[Saved entries]
====================
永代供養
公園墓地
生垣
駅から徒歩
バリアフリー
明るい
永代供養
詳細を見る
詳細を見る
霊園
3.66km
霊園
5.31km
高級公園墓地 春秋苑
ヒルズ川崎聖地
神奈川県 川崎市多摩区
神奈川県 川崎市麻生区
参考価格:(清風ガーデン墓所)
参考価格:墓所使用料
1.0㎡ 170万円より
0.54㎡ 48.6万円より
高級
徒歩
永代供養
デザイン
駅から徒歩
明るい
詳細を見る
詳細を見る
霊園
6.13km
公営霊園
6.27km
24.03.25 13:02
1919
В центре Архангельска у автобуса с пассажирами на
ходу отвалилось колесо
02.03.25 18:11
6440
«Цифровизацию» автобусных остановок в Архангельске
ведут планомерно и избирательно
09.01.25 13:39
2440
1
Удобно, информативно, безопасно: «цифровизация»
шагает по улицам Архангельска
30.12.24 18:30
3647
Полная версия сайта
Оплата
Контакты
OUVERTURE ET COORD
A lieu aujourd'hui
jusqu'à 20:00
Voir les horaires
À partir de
====================
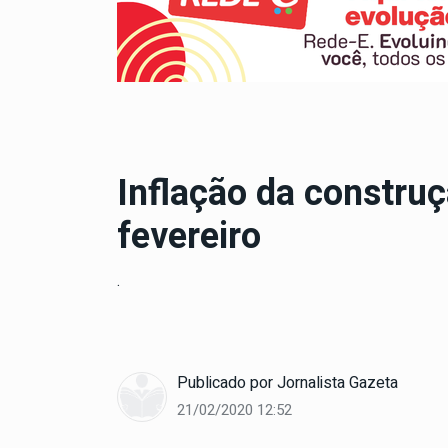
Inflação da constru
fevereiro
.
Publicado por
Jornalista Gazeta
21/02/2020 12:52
====================
WHAT YOU WILL DO - Copy each line in the entries above where the word "Архангельска" shows up.

WRITTEN ANSWER -
В центре Архангельска у автобуса с пассажирами на
шагает по улицам Архангельска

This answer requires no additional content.